The Danish government on Friday won a legal battle against a freewheeling neighborhood that has remained largely self-governing since its creation by hippie squatters four decades ago.

The Supreme Court upheld a lower court decision from 2009 saying the roughly 900 residents of Christiania have no irrevocable right to use the former naval base as their home.

The decision ends a six-year legal standoff and means the government can go ahead with plans to "normalize" the neighborhood and tear down scores of ramshackle homes built at the site without permits.

Residents say they will resist any attempts to evict them from the neighborhood, which has become a major draw for tourists curious about its counterculture lifestyle and liberal attitude toward soft drugs.

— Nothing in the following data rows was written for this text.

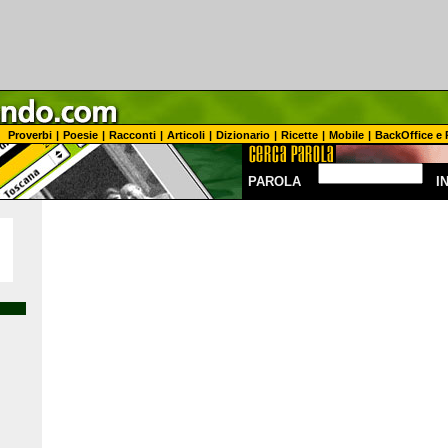
Proverbi
|
Poesie
|
Racconti
|
Articoli
|
Dizionario
|
Ricette
|
Mobile
|
BackOffice e 
PAROLA
I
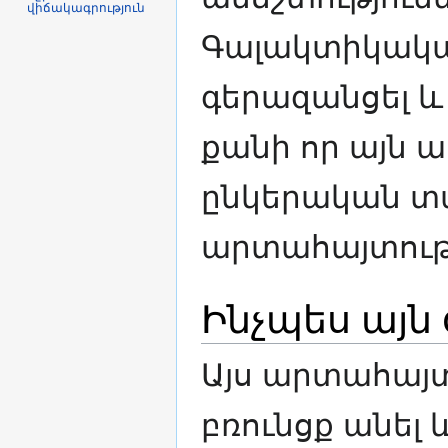
վիճակագրություն
Գալակտիկակա
գերազանցել և 
քանի որ այն ա
ընկերական տառ
արտահայտությ
Ինչպես այն
Այս արտահայտ
բռունցք անել 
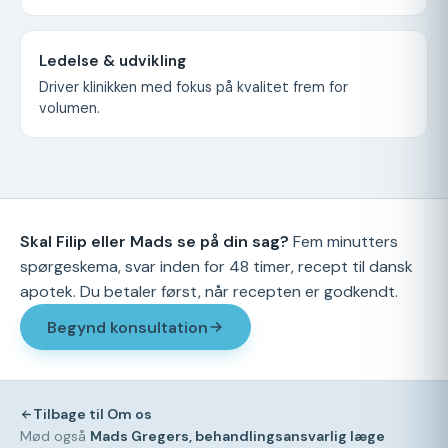
Ledelse & udvikling
Driver klinikken med fokus på kvalitet frem for
volumen.
Skal Filip eller Mads se på din sag?
Fem minutters
spørgeskema, svar inden for 48 timer, recept til dansk
apotek. Du betaler først, når recepten er godkendt.
Begynd konsultation
Tilbage til Om os
Mød også
Mads Gregers, behandlingsansvarlig læge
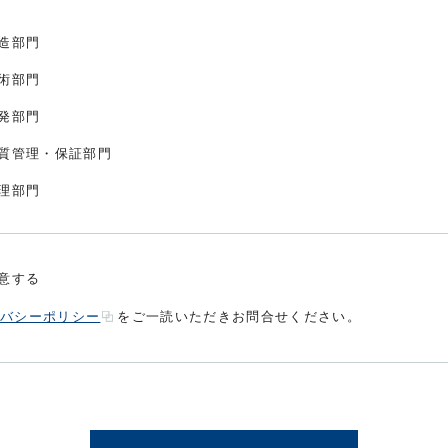
造部門
術部門
発部門
質管理・保証部門
理部門
意する
バシーポリシー
をご一読いただきお問合せください。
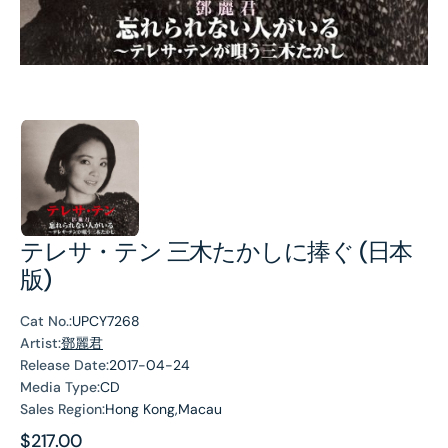
テレサ・テン 三木たかしに捧ぐ (日本
版)
Cat No.:
UPCY7268
Artist:
鄧麗君
Release Date:
2017-04-24
Media Type:
CD
Sales Region:
Hong Kong,Macau
Regular
$217.00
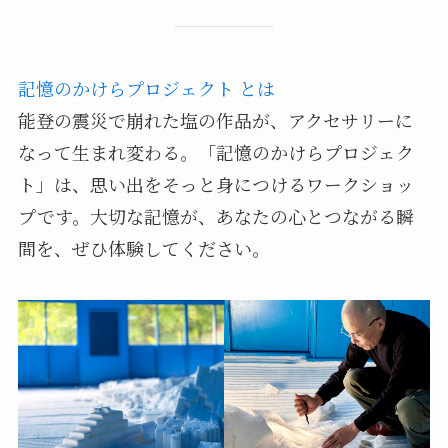
記憶のかけらプロジェクト とは
能登の震災で崩れた塩の作品が、アクセサリーに
なって生まれ変わる。「記憶のかけらプロジェク
ト」は、思い出をそっと身につけるワークショッ
プです。大切な記憶が、あなたの心とつながる瞬
間を、ぜひ体験してください。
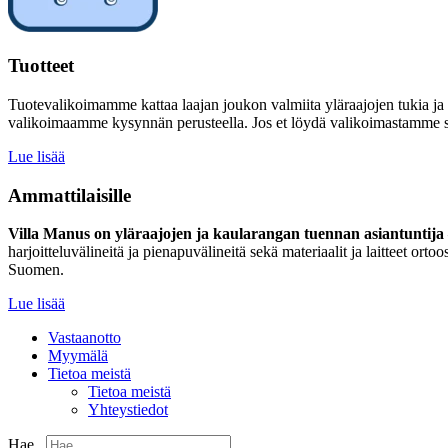
Tuotteet
Tuotevalikoimamme kattaa laajan joukon valmiita yläraajojen tukia ja
valikoimaamme kysynnän perusteella. Jos et löydä valikoimastamme sinu
Lue lisää
Ammattilaisille
Villa Manus on yläraajojen ja kaularangan tuennan asiantuntija –
harjoitteluvälineitä ja pienapuvälineitä sekä materiaalit ja laitteet 
Suomen.
Lue lisää
Vastaanotto
Myymälä
Tietoa meistä
Tietoa meistä
Yhteystiedot
Hae...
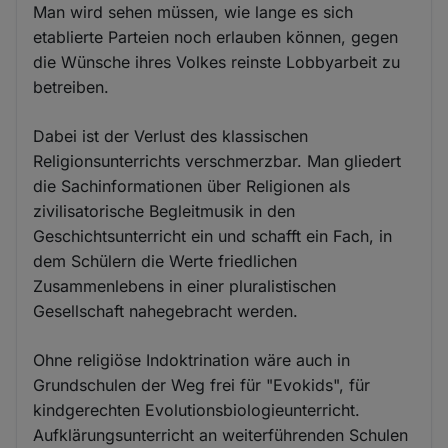
Man wird sehen müssen, wie lange es sich
etablierte Parteien noch erlauben können, gegen
die Wünsche ihres Volkes reinste Lobbyarbeit zu
betreiben.
Dabei ist der Verlust des klassischen
Religionsunterrichts verschmerzbar. Man gliedert
die Sachinformationen über Religionen als
zivilisatorische Begleitmusik in den
Geschichtsunterricht ein und schafft ein Fach, in
dem Schülern die Werte friedlichen
Zusammenlebens in einer pluralistischen
Gesellschaft nahegebracht werden.
Ohne religiöse Indoktrination wäre auch in
Grundschulen der Weg frei für "Evokids", für
kindgerechten Evolutionsbiologieunterricht.
Aufklärungsunterricht an weiterführenden Schulen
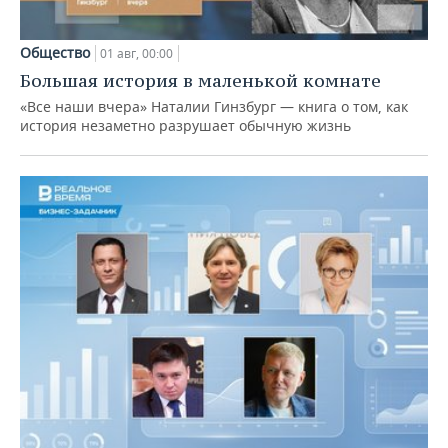
Общество
01 авг, 00:00
Большая история в маленькой комнате
«Все наши вчера» Наталии Гинзбург — книга о том, как
история незаметно разрушает обычную жизнь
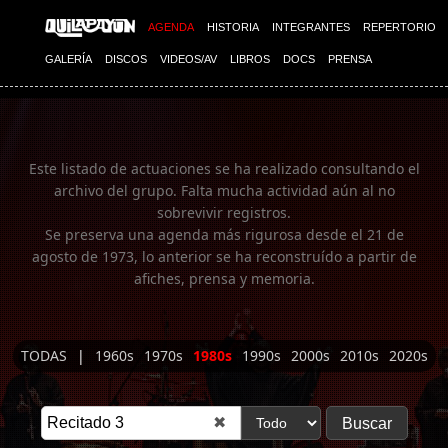
Imagen 01
AGENDA
HISTORIA
INTEGRANTES
REPERTORIO
GALERÍA
DISCOS
VIDEOS/AV
LIBROS
DOCS
PRENSA
Este listado de actuaciones se ha realizado consultando el
archivo del grupo. Falta mucha actividad aún al no
sobrevivir registros.
Se preserva una agenda más rigurosa desde el 21 de
agosto de 1973, lo anterior se ha reconstruído a partir de
afiches, prensa y memoria.
TODAS
|
1960s
1970s
1980s
1990s
2000s
2010s
2020s
✖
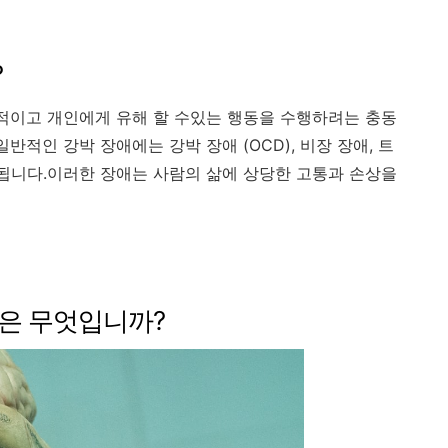
?
복적이고 개인에게 유해 할 수있는 행동을 수행하려는 충동
반적인 강박 장애에는 강박 장애 (OCD), 비장 장애, 트
함됩니다.이러한 장애는 사람의 삶에 상당한 고통과 손상을
은 무엇입니까?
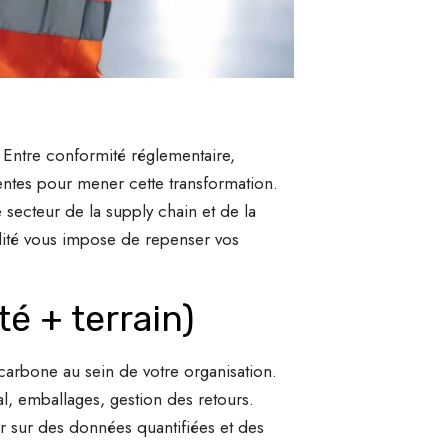
. Entre conformité réglementaire,
inentes pour mener cette transformation.
secteur de la supply chain et de la
alité vous impose de repenser vos
é + terrain)
 carbone au sein de votre organisation.
l, emballages, gestion des retours.
uyer sur des données quantifiées et des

"The court process is now finished," Christiania spokesman Thomas Ertman said. "We have to now look to the future and need to sit down with the state and work out a negotiation for Christiania."

Ertman emphasized that a political solution needed to be found as the residents don't intend to move.

There was no immediate comment from the government over the verdict.

Christiania was formed in 1971 when hippies moved into an abandoned naval base and built an alternative society with houses painted in psychedelic colors and hashish traded and smoked in the open, while authorities turned a blind eye.

That all changed when a center-right government took power in 2001. Initially authorities cracked down on the drug trade, which had been taken over by criminal gangs, then they launched a plan to redevelop the area, charge residents rent and allow outsiders to move in.

Residents currently don't pay rent, but a fixed, monthly fee of 1,600 kroner ($290) for electricity, water and other municipal services.

A somber mood descended on the normally cheerful enclave after the verdict.

"Its terribly sad," said 41-year-old Iben Kramp, a frequent visitor to the neighborhood. "Christiania is an oasis in a hectic modern world. We have something unique here in Copenhagen and we should not be killing it off in the name of normality."

Polish tourist Julian Jablonski, however, said change was inevitable.

"Christiania needs to wake up and get into the 21st century," he said. "This is a prime location in the heart of the city and you cannot stop progress."